Die Gams ist das wohl populärste Bergtier. «Alpengams» ist die Bezeichnung für die Gämsen die im europäischen Alpenraum leben. Mit dem viel gehörten Ausdruck «Gamsbock» ist das männliche Gams und mit «Gamsgeiss» die weibliche Gams gemeint. Mit dem Begriff «Jährling» ist die Bezeichnung für einen einjährigen Gams. Kraft, Eleganz und Geschmeidigkeit dominieren ihren Körperbau. Die Stärken der Gams sind ihre Wachsamkeit, Beweglichkeit und Ausdauer. Die aussichtsreiche Flucht dank Überlegenheit in der Überwindung von schwierigem Gelände und die genannten Stärken haben wahrscheinlich verhindert, dass die Gämse – nicht wie Steinbock und Rothirsch in vielen Ländern ausgerottet wurde. Die Gams ist heute im ganzen Alpenraum vertreten. Darüber hinaus kommt sie auch in den Voralpen, auf den Jurahöhen und in Form von inselartigen Kolonien sogar im Mittelland vor. Sie ist im ganzen Alpstein, den Churfirsten und über den Sommerberg – Landmark – Goldachtobel bis nach Mörschwil vertreten. Der Gamsbestand in den Alpen und angrenzenden Gebirgen ist heute zirka 440'000. Etwa ein Fünftel aller Gämsen zirka 90'000 leben in der Schweiz. Gämsen vermögen zudem einen einmal verlorenen Lebensraum zurückzugewinnen. Die Ausbreitungstendenz stösst dort an Grenzen, wo steile und felsige Rückzugsgebiete vollständig fehlen. Der Gamsbestand ist im gesamten Alpenraum rückläufig. Die Einflussfaktoren auf die Gamspopulation sind: die Jagd, dieser Faktor wird durch die Jagdplanung direkt beeinflusst. 

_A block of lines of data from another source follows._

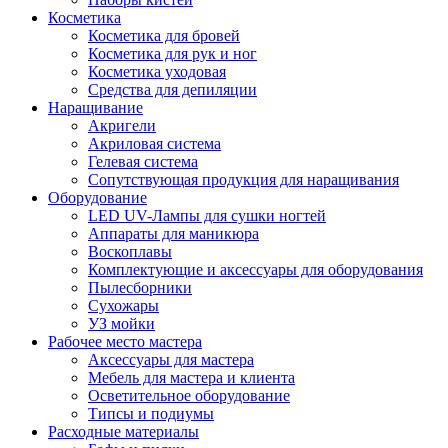
Косметика
Косметика для бровей
Косметика для рук и ног
Косметика уходовая
Средства для депиляции
Наращивание
Акригели
Акриловая система
Гелевая система
Сопутствующая продукция для наращивания
Оборудование
LED UV-Лампы для сушки ногтей
Аппараты для маникюра
Воскоплавы
Комплектующие и аксессуары для оборудования
Пылесборники
Сухожары
УЗ мойки
Рабочее место мастера
Аксессуары для мастера
Мебель для мастера и клиента
Осветительное оборудование
Типсы и подиумы
Расходные материалы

Die Lebensraumqualität, sie definiert sich hauptsächlich an qualitativ guter Nahrung, strenge Winter und langfristig sicher auch der Klimawandel haben hier Einfluss. Störungen durch Freizeitaktivitäten in Einstandsgebieten (Lebensraum-Aufenthaltsgebiet) der Gämsen haben in den letzten Jahren stark zugenommen. Dies kann zu einer körperlichen Verschlechterung und zu Lebensraumverlust führen. Interspezifische Konkurrenz, es ist belegt, dass unbehirtete Schafe die Gämsen aus ihren Einständen verdrängen. In den Wintereinständen der Gams werden Rothirsch und der Steinbock zu «Konkurrenten» da sich hier die Lebensräume überschneiden. Grossraubtiere wie Luchs im Besonderen haben Einfluss auf die Gamsbestände und mit zunehmendem Masse auch die Verbreitung des Wolfes im gesamten Alpenraum. Krankheitsausbrüche wie die Gamsblindheit haben lokal zu starken Einbrüchen geführt. Auf die ganze Schweiz hinweg ist die ein untergeordneter Faktor. Der Lebensraum der Gams reicht vom oberen Waldgürtel und den angrenzenden alpinen Weiden bis hinauf zu den Gipfeln. Anderseits entlang von Schluchten und Felsen bis hinunter in die Talsohle, Jahreszeit und Nahrungsangebot bestimmen die bevorzugte Geländestufe. Spät im Frühling sind Gams in den tiefsten Lagen anzutreffen. Sie folgen dann weichenden Schneegrenze und dem spriessenden Grün, um im Spätsommer bis auf 3000 Meter zu klettern. Bei Wintereinbruch suchen sie wieder den Waldgürtel auf.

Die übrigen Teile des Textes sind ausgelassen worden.